Robb: Acknowledge the blind spot and volatility. We are not operating under normal conditions – so relying on prior models and policies is really just a strategy of wait and see.
The sheer number of borrowers under some form of relief program, either through temporary forgiveness programs of debt obligations or stimulus programs to supplement income, should cause lenders to pause and consider the impacts around the transparency of credit worthiness and long term sustainability. The information reported in traditional models and scores might not be as strong of a predictive indicator.
There are two ways to prepare for managing that sort of volatility: 1) explore non-traditional data points to supplement credit blinds spots, and 2) implement strategies and automated solutions to restructure distressed debt on the back-end if ability to repay is challenged. We’ve done that in the Constant+ platform. Hoping it works out is not a strategy.
Q: A lack of automated workflow in most servicing systems has forced investors to track forbearance in Excel or ad-hoc programs. What are the compliance risks? How can automation make a difference?
Robb: Regulators already have boots on the ground, examining relief responses and disclosures about what options may have been available. We’ve seen lost tracking files, consumers being put into forbearance plans they never asked for, and others never processed despite being approved for the same.
These missteps are causing credit deterioration, wasted time and frustration. Misinformation about what a forbearance is and early on, what options one would be left with at its expiration, caused further damage.
Consumer harm is a lesson the industry learned in the last recession, and it is hard imagine any regulatory agency having the patience to watch it unravel this round due to manual errors. Banks will be challenged with additional consumer protection considerations, including operational errors and disparate treatment.
The industry outgrew Excel tracking and access databases years ago, but many back-office shops are struggling to keep their heads above water and put their best foot forward with interim solutions that, unfortunately, become the solution for far longer than intended.

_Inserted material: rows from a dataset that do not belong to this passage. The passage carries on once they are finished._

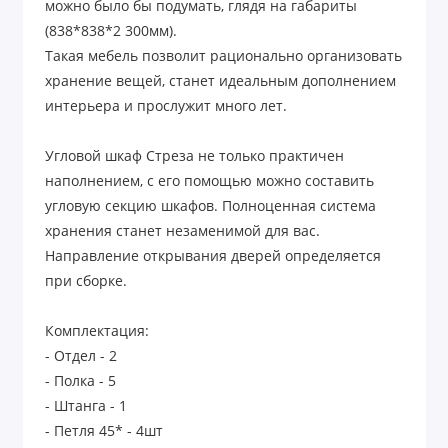
можно было бы подумать, глядя на габариты
(838*838*2 300мм).
Такая мебель позволит рационально организовать
хранение вещей, станет идеальным дополнением
интерьера и прослужит много лет.
Угловой шкаф Стреза не только практичен
наполнением, с его помощью можно составить
угловую секцию шкафов. Полноценная система
хранения станет незаменимой для вас.
Направление открывания дверей определяется
при сборке.
Комплектация:
- Отдел - 2
- Полка - 5
- Штанга - 1
- Петля 45* - 4шт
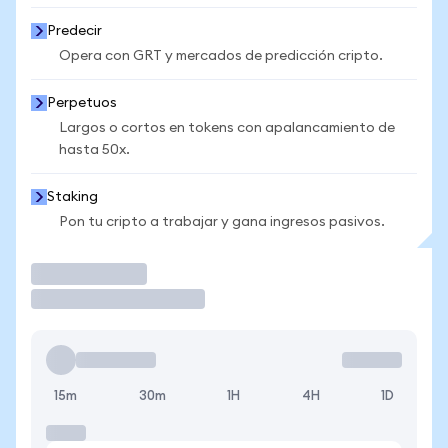
Predecir
Opera con GRT y mercados de predicción cripto.
Perpetuos
Largos o cortos en tokens con apalancamiento de
hasta 50x.
Staking
Pon tu cripto a trabajar y gana ingresos pasivos.
Operar
15m
30m
1H
4H
1D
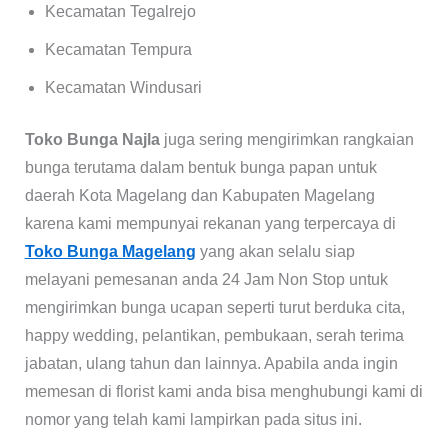
Kecamatan Tegalrejo
Kecamatan Tempura
Kecamatan Windusari
Toko Bunga Najla
juga sering mengirimkan rangkaian
bunga terutama dalam bentuk bunga papan untuk
daerah Kota Magelang dan Kabupaten Magelang
karena kami mempunyai rekanan yang terpercaya di
Toko Bunga Magelang
yang akan selalu siap
melayani pemesanan anda 24 Jam Non Stop untuk
mengirimkan bunga ucapan seperti turut berduka cita,
happy wedding, pelantikan, pembukaan, serah terima
jabatan, ulang tahun dan lainnya. Apabila anda ingin
memesan di florist kami anda bisa menghubungi kami di
nomor yang telah kami lampirkan pada situs ini.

Q: Most of the regulatory guidance for relief options focus on mortgages, with consumer and auto loans only seeing short term extension offers. Why is updating or creating loss mitigation strategies for all types of loans so important?
Robb: The popularity of debt restructuring in mortgage is a result of the last crisis. The industry didn’t really modify mortgages before the Great Recession, but interagency guidance called for action to remediate missteps and prevent an even larger collapse of the housing market. Covenants in securities that were intended to prevent modifications as a mask to cover inappropriate underwriting were thought to have previously blocked remediation of independent defaults due to subsequent hardships.
The same noise is surfacing today, with auto asset-backed securities. The industry will likely learn another lesson in distinguishing reps and warranties to protect investors against bad originations, and sustainable restructuring to stave losses and preserve payment behavior for financial hardships.
The consumer industry needs to catch up to what the mortgage players learned over the last decade – at an incredible cost. The FFIEC has already issued supporting statements encouraging continued collaboration through the downturn. It wouldn’t be surprising to see an increase in modification activity to preserve credit losses; and as a result of regulatory action to protect consumers.